++++ The data ++++

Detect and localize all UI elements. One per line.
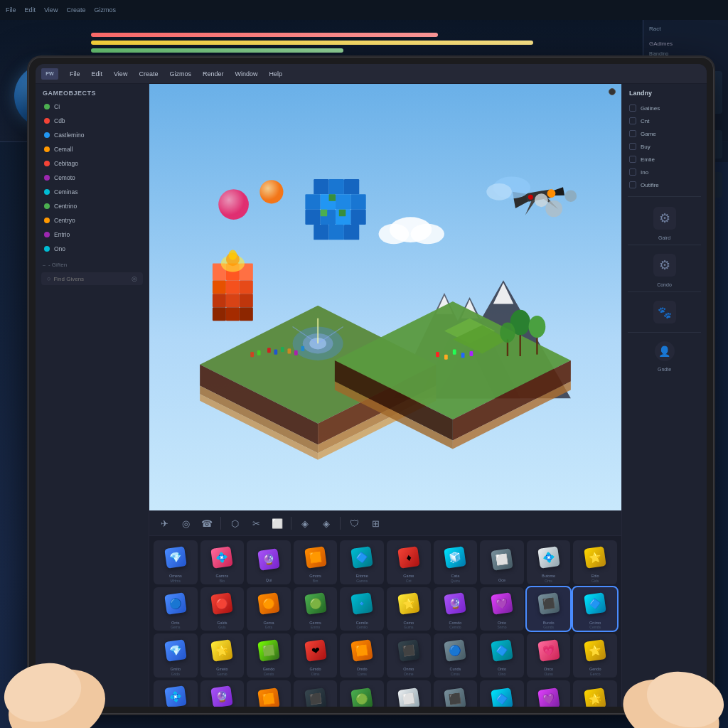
checkbox-cnt[interactable] bbox=[629, 117, 636, 124]
menu-item-gizmos[interactable]: Gizmos bbox=[169, 70, 191, 77]
paw-button[interactable]: 🐾 bbox=[653, 301, 676, 323]
checkbox-buy[interactable] bbox=[629, 143, 636, 150]
asset-cell-27[interactable]: 🔷 Onto Oino bbox=[480, 633, 524, 678]
sidebar-item-cebitago[interactable]: Cebitago bbox=[38, 157, 146, 170]
asset-cell-28[interactable]: 💗 Onco Ouno bbox=[527, 633, 571, 678]
asset-cell-8[interactable]: 💠 Butome Oms bbox=[527, 540, 571, 584]
asset-cell-14[interactable]: 🔹 Cemilo Cemilo bbox=[340, 587, 384, 631]
asset-cell-0[interactable]: 💎 Omens MHms bbox=[154, 540, 198, 584]
asset-cell-13[interactable]: 🟢 Germs Enmo bbox=[294, 587, 338, 631]
asset-cell-1[interactable]: 💠 Gamns Bio bbox=[200, 540, 245, 584]
sidebar-item-cemall[interactable]: Cemall bbox=[38, 143, 146, 156]
viewport-3d[interactable] bbox=[149, 84, 621, 510]
sidebar-item-cemoto[interactable]: Cemoto bbox=[38, 171, 146, 184]
asset-icon-20: 💎 bbox=[154, 633, 198, 667]
asset-cell-30[interactable]: 💠 Gnome Ins bbox=[154, 680, 198, 707]
tool-select[interactable]: ✂ bbox=[247, 514, 265, 532]
right-panel-item-galines[interactable]: Galines bbox=[625, 102, 704, 114]
right-panel-item-outifire[interactable]: Outifire bbox=[625, 179, 704, 191]
sidebar-item-ceminas[interactable]: Ceminas bbox=[38, 186, 146, 198]
asset-cell-38[interactable]: 💜 Ontio bbox=[527, 680, 571, 707]
asset-cell-4[interactable]: 🔷 Eitome Gamns bbox=[340, 540, 384, 584]
tool-shield[interactable]: 🛡 bbox=[345, 514, 363, 532]
asset-cell-7[interactable]: ⬜ Oce bbox=[480, 540, 524, 584]
sidebar-item-ci[interactable]: Ci bbox=[38, 100, 146, 113]
asset-cell-9[interactable]: ⭐ Ettio Gids bbox=[573, 540, 617, 584]
account-button[interactable]: 👤 bbox=[655, 341, 675, 361]
sidebar-item-centryo[interactable]: Centryo bbox=[38, 214, 146, 227]
right-panel-item-emlie[interactable]: Emlie bbox=[625, 154, 704, 165]
svg-rect-58 bbox=[344, 225, 359, 240]
asset-cell-12[interactable]: 🟠 Gema Gnts bbox=[247, 587, 291, 631]
checkbox-game[interactable] bbox=[629, 130, 636, 137]
asset-cell-18[interactable]: ⬛ Bundo Gunds bbox=[527, 587, 571, 631]
asset-cell-32[interactable]: 🟧 Brino bbox=[247, 680, 291, 707]
asset-cell-22[interactable]: 🟩 Gendo Cendo bbox=[247, 633, 291, 678]
tool-phone[interactable]: ☎ bbox=[198, 514, 216, 532]
asset-cell-34[interactable]: 🟢 Cuno bbox=[340, 680, 384, 707]
asset-cell-17[interactable]: 💜 Onto Snmo bbox=[480, 587, 524, 631]
checkbox-galines[interactable] bbox=[629, 105, 636, 112]
sidebar-item-cdb[interactable]: Cdb bbox=[38, 114, 146, 127]
asset-cell-26[interactable]: 🔵 Cunds Cinos bbox=[434, 633, 478, 678]
asset-sublabel-12: Gnts bbox=[247, 625, 291, 629]
sidebar-label-entrio: Entrio bbox=[54, 231, 70, 238]
asset-cell-35[interactable]: ⬜ Quintado bbox=[387, 680, 431, 707]
asset-cell-23[interactable]: ❤ Gimdo Oims bbox=[294, 633, 338, 678]
checkbox-emlie[interactable] bbox=[629, 156, 636, 163]
sidebar-item-entrio[interactable]: Entrio bbox=[38, 228, 146, 241]
asset-cell-3[interactable]: 🟧 Gmors Bm bbox=[294, 540, 338, 584]
asset-sublabel-5: Cnt bbox=[387, 579, 431, 583]
asset-cell-16[interactable]: 🔮 Comdo Cemdo bbox=[434, 587, 478, 631]
menu-item-help[interactable]: Help bbox=[269, 70, 282, 77]
asset-cell-15[interactable]: ⭐ Cemo Gums bbox=[387, 587, 431, 631]
right-panel-item-buy[interactable]: Buy bbox=[625, 141, 704, 152]
checkbox-ino[interactable] bbox=[629, 168, 636, 176]
asset-label-23: Gimdo bbox=[294, 667, 338, 672]
asset-cell-33[interactable]: ⬛ Onto bbox=[294, 680, 338, 707]
asset-cell-24[interactable]: 🟧 Omdo Coms bbox=[340, 633, 384, 678]
asset-cell-19[interactable]: 🔷 Gnimo Cemds bbox=[573, 587, 617, 631]
asset-cell-25[interactable]: ⬛ Onmo Onme bbox=[387, 633, 431, 678]
asset-cell-2[interactable]: 🔮 Qui bbox=[247, 540, 291, 584]
tool-paint[interactable]: ◈ bbox=[296, 514, 314, 532]
sidebar-item-castlemino[interactable]: Castlemino bbox=[38, 129, 146, 141]
sidebar-item-centrino[interactable]: Centrino bbox=[38, 200, 146, 213]
settings-button[interactable]: ⚙ bbox=[653, 207, 676, 230]
asset-cell-10[interactable]: 🔵 Onts Gems bbox=[154, 587, 198, 631]
svg-point-23 bbox=[529, 316, 546, 338]
right-panel-item-cnt[interactable]: Cnt bbox=[625, 115, 704, 127]
menu-item-window[interactable]: Window bbox=[235, 70, 257, 77]
asset-cell-11[interactable]: 🔴 Galds Guls bbox=[200, 587, 245, 631]
menu-item-edit[interactable]: Edit bbox=[92, 70, 103, 77]
asset-cell-31[interactable]: 🔮 Conts Cuns bbox=[200, 680, 245, 707]
sidebar-search-bar[interactable]: ○ ◎ bbox=[41, 272, 143, 285]
asset-cell-20[interactable]: 💎 Gmito Grido bbox=[154, 633, 198, 678]
checkbox-outifire[interactable] bbox=[629, 181, 636, 188]
svg-point-93 bbox=[486, 183, 512, 200]
tool-move[interactable]: ✈ bbox=[155, 514, 173, 532]
right-panel-item-game[interactable]: Game bbox=[625, 128, 704, 139]
tool-grid[interactable]: ⊞ bbox=[366, 514, 385, 532]
menu-item-render[interactable]: Render bbox=[203, 70, 224, 77]
asset-cell-5[interactable]: ♦ Game Cnt bbox=[387, 540, 431, 584]
sidebar-search-input[interactable] bbox=[53, 276, 129, 282]
svg-rect-37 bbox=[301, 346, 304, 351]
asset-cell-37[interactable]: 🔷 Comtio bbox=[480, 680, 524, 707]
controls-button[interactable]: ⚙ bbox=[653, 254, 676, 277]
menu-item-create[interactable]: Create bbox=[139, 70, 158, 77]
asset-cell-21[interactable]: 🌟 Gmeto Gsmio bbox=[200, 633, 245, 678]
menu-item-file[interactable]: File bbox=[70, 70, 80, 77]
asset-cell-29[interactable]: ⭐ Gendo Genco bbox=[573, 633, 617, 678]
svg-rect-50 bbox=[336, 194, 350, 209]
tool-rotate[interactable]: ◎ bbox=[176, 514, 195, 532]
sidebar-item-ono[interactable]: Ono bbox=[38, 242, 146, 255]
tool-box[interactable]: ⬜ bbox=[268, 514, 287, 532]
tool-wifi[interactable]: ◈ bbox=[317, 514, 336, 532]
asset-cell-36[interactable]: ⬛ Onto bbox=[434, 680, 478, 707]
right-panel-item-ino[interactable]: Ino bbox=[625, 166, 704, 178]
menu-item-view[interactable]: View bbox=[114, 70, 127, 77]
asset-cell-6[interactable]: 🧊 Cata Quins bbox=[434, 540, 478, 584]
asset-cell-39[interactable]: 🌟 Conto bbox=[573, 680, 617, 707]
tool-cursor[interactable]: ⬡ bbox=[225, 514, 244, 532]
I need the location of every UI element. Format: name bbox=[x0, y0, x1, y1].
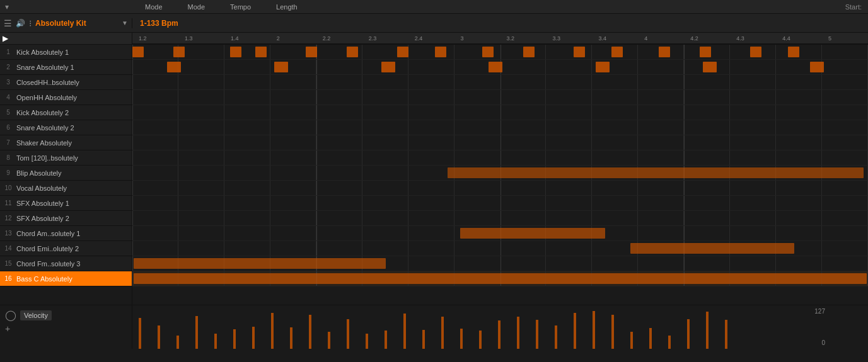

++++

→ Work to be completed: All lines of the data that hold "emlie" need to be copied.

→ Response area:
right-panel-item-emlie[interactable]: Emlie bbox=[625, 154, 704, 165]
checkbox-emlie[interactable] bbox=[629, 156, 636, 163]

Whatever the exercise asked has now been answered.